A higher prime rate will mean higher interest rates on a wide range of loans that are keyed off the rate, including small business loans and some credit card loans, analysts say.
Lending at slightly higher rates could give a small boost to bank earnings in the coming quarters.
Industry finance experts believe the effects of the rate increase on the marine industry will be nominal.
“Combined with rate increases for the next few years — today’s increase might wave across our economy and bump up rates on most everything: mortgages, bank savings rates, auto loans, corporate bonds and yes, boat/RV loans,” Coburn told Trade Only Today on Wednesday shortly after the announcement.
“However, Fed policy-makers indicated over the past year or so they intend to move gradually — and then in small increments. They also indicated they would pull back if the economy weakens, mitigating some consumer and business impact.”
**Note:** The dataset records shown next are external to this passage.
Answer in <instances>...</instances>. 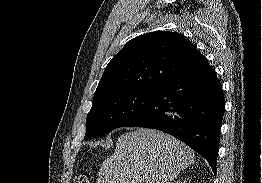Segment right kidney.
Here are the masks:
<instances>
[{
    "label": "right kidney",
    "instance_id": "right-kidney-1",
    "mask_svg": "<svg viewBox=\"0 0 262 183\" xmlns=\"http://www.w3.org/2000/svg\"><path fill=\"white\" fill-rule=\"evenodd\" d=\"M176 183H186V180H184V181H177Z\"/></svg>",
    "mask_w": 262,
    "mask_h": 183
}]
</instances>
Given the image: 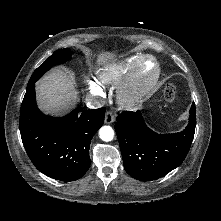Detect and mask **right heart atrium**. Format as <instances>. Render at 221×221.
Listing matches in <instances>:
<instances>
[{
  "instance_id": "obj_1",
  "label": "right heart atrium",
  "mask_w": 221,
  "mask_h": 221,
  "mask_svg": "<svg viewBox=\"0 0 221 221\" xmlns=\"http://www.w3.org/2000/svg\"><path fill=\"white\" fill-rule=\"evenodd\" d=\"M89 87L92 93L96 94V95H100L101 91L100 89L92 82H89Z\"/></svg>"
}]
</instances>
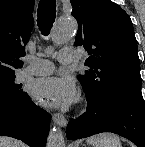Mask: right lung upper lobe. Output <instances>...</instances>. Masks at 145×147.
Returning <instances> with one entry per match:
<instances>
[{
  "label": "right lung upper lobe",
  "instance_id": "1",
  "mask_svg": "<svg viewBox=\"0 0 145 147\" xmlns=\"http://www.w3.org/2000/svg\"><path fill=\"white\" fill-rule=\"evenodd\" d=\"M33 0H0V75L15 74L33 28Z\"/></svg>",
  "mask_w": 145,
  "mask_h": 147
}]
</instances>
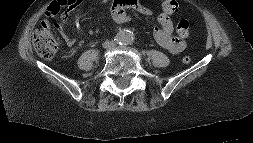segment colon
<instances>
[{
    "instance_id": "colon-1",
    "label": "colon",
    "mask_w": 253,
    "mask_h": 143,
    "mask_svg": "<svg viewBox=\"0 0 253 143\" xmlns=\"http://www.w3.org/2000/svg\"><path fill=\"white\" fill-rule=\"evenodd\" d=\"M83 0H55L48 7V12L51 15H56L62 8H75L79 6ZM189 22L181 20L177 25V33L181 37L187 38L189 36ZM33 45L39 56L42 58H52L58 51V42L55 39L49 22L43 21L42 27L33 34ZM191 57L185 55L182 58L184 64L191 62Z\"/></svg>"
}]
</instances>
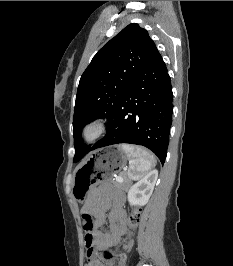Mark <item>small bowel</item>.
Listing matches in <instances>:
<instances>
[{
    "label": "small bowel",
    "mask_w": 233,
    "mask_h": 266,
    "mask_svg": "<svg viewBox=\"0 0 233 266\" xmlns=\"http://www.w3.org/2000/svg\"><path fill=\"white\" fill-rule=\"evenodd\" d=\"M108 212V214H107ZM83 213L92 218V227L84 229L86 246V266H112L97 258L98 251L115 246L126 232V215L124 197L110 186H101L91 193L86 201ZM109 220V229L103 230L106 218Z\"/></svg>",
    "instance_id": "c3829d8e"
}]
</instances>
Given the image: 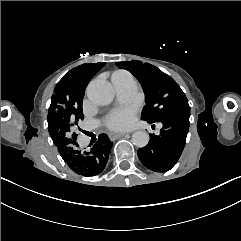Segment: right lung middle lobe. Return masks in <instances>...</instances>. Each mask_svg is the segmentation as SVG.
Returning <instances> with one entry per match:
<instances>
[{
	"instance_id": "obj_1",
	"label": "right lung middle lobe",
	"mask_w": 241,
	"mask_h": 241,
	"mask_svg": "<svg viewBox=\"0 0 241 241\" xmlns=\"http://www.w3.org/2000/svg\"><path fill=\"white\" fill-rule=\"evenodd\" d=\"M105 63H86L70 70L56 85L48 112V124L62 137L63 145L73 144L74 132L83 119L82 101L91 78Z\"/></svg>"
}]
</instances>
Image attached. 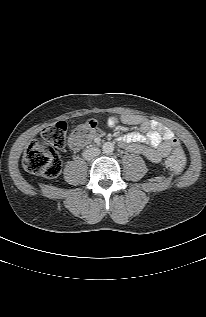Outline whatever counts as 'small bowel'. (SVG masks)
Wrapping results in <instances>:
<instances>
[{"label": "small bowel", "mask_w": 206, "mask_h": 317, "mask_svg": "<svg viewBox=\"0 0 206 317\" xmlns=\"http://www.w3.org/2000/svg\"><path fill=\"white\" fill-rule=\"evenodd\" d=\"M126 125H136L139 131H126L119 137L121 146L133 153L141 154L154 163L162 161L169 155L172 148L179 142L175 139L173 132L160 123L150 120L141 115L124 114L117 117H111L108 124L111 127L118 128V123ZM86 141H77L74 135L70 138V146L73 149H80ZM147 143L150 146H144Z\"/></svg>", "instance_id": "small-bowel-1"}]
</instances>
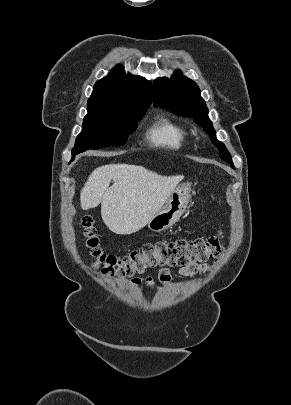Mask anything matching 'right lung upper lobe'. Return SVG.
Masks as SVG:
<instances>
[{
	"label": "right lung upper lobe",
	"instance_id": "1",
	"mask_svg": "<svg viewBox=\"0 0 291 405\" xmlns=\"http://www.w3.org/2000/svg\"><path fill=\"white\" fill-rule=\"evenodd\" d=\"M152 85L140 76L126 75L117 65L110 74L94 85L87 109L137 110L151 104Z\"/></svg>",
	"mask_w": 291,
	"mask_h": 405
}]
</instances>
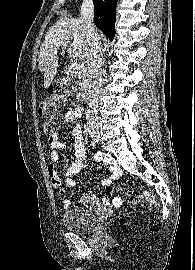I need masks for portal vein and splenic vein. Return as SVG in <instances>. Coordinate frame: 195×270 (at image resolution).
I'll return each mask as SVG.
<instances>
[{"label": "portal vein and splenic vein", "mask_w": 195, "mask_h": 270, "mask_svg": "<svg viewBox=\"0 0 195 270\" xmlns=\"http://www.w3.org/2000/svg\"><path fill=\"white\" fill-rule=\"evenodd\" d=\"M69 54L71 57L77 58L81 55V51L78 49H72V50H70Z\"/></svg>", "instance_id": "portal-vein-and-splenic-vein-1"}]
</instances>
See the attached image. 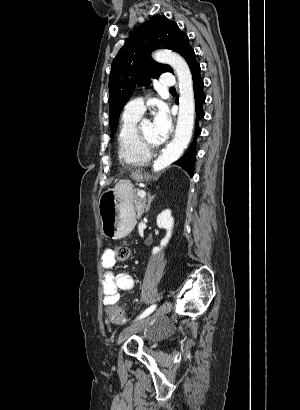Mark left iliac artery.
<instances>
[{
  "label": "left iliac artery",
  "instance_id": "44dca946",
  "mask_svg": "<svg viewBox=\"0 0 300 410\" xmlns=\"http://www.w3.org/2000/svg\"><path fill=\"white\" fill-rule=\"evenodd\" d=\"M156 307H157V305L150 306L136 320L142 319V318L148 316L149 314H151L156 309Z\"/></svg>",
  "mask_w": 300,
  "mask_h": 410
}]
</instances>
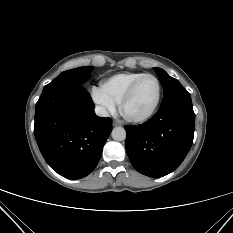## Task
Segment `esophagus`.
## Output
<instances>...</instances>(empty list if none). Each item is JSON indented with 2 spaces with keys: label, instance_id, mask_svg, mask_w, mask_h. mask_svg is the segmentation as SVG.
Masks as SVG:
<instances>
[{
  "label": "esophagus",
  "instance_id": "34e87169",
  "mask_svg": "<svg viewBox=\"0 0 233 233\" xmlns=\"http://www.w3.org/2000/svg\"><path fill=\"white\" fill-rule=\"evenodd\" d=\"M119 125H122V122H120V121H114L113 122V126H119Z\"/></svg>",
  "mask_w": 233,
  "mask_h": 233
}]
</instances>
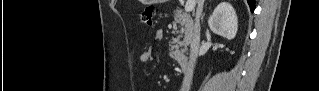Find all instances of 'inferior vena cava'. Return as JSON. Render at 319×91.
I'll return each instance as SVG.
<instances>
[{"label": "inferior vena cava", "instance_id": "inferior-vena-cava-1", "mask_svg": "<svg viewBox=\"0 0 319 91\" xmlns=\"http://www.w3.org/2000/svg\"><path fill=\"white\" fill-rule=\"evenodd\" d=\"M197 4L198 6L196 11L195 24L193 28L192 39L190 42L189 62L187 69L184 73L181 91H189L193 77L194 67L198 57V51L200 46V18H202L204 0H197Z\"/></svg>", "mask_w": 319, "mask_h": 91}]
</instances>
However, he said a 1 percentage-point increase in the Fed’s benchmark rate during the coming year could “curtail boat industry growth.”
Others saw the rate increase as positive news.
“With this quarter-percent hike, interest rates remain at historic lows while signaling Fed confidence in the strength of the economy,” National Marine Manufacturers Association president Thom Dammrich said. “This is good news. A strong economy is good for sales of boats and recreational boating products and services.”
However, the dollar is expected to continue to strengthen, which could compound challenges for U.S. boat manufacturers seeking to sell products abroad. Conversely, an increasingly strong dollar will make it even more favorable to overseas manufacturers who are seeking to sell their boats in the relatively robust U.S. market, something that U.S. builders have already noted.